• Dataset entries:
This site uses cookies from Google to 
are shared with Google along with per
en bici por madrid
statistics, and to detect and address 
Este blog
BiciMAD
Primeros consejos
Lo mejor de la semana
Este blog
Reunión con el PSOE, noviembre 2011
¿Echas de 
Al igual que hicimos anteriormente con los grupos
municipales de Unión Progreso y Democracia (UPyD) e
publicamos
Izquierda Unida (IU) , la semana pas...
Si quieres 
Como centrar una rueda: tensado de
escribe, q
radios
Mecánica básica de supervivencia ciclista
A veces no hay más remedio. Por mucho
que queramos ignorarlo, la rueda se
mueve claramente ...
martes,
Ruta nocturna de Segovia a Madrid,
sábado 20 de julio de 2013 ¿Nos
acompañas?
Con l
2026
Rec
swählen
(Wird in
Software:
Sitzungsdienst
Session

---

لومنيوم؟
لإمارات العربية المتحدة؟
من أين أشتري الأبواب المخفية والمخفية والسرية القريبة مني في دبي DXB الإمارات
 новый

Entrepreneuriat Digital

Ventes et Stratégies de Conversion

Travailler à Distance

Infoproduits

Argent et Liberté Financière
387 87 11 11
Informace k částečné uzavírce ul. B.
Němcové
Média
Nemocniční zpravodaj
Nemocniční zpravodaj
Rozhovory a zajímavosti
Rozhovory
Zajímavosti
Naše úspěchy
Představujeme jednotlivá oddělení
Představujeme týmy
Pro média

• Action item: Among the records above, find each line containing the string "Představujeme" and copy it.

• Finished task:
Představujeme jednotlivá oddělení
Představujeme týmy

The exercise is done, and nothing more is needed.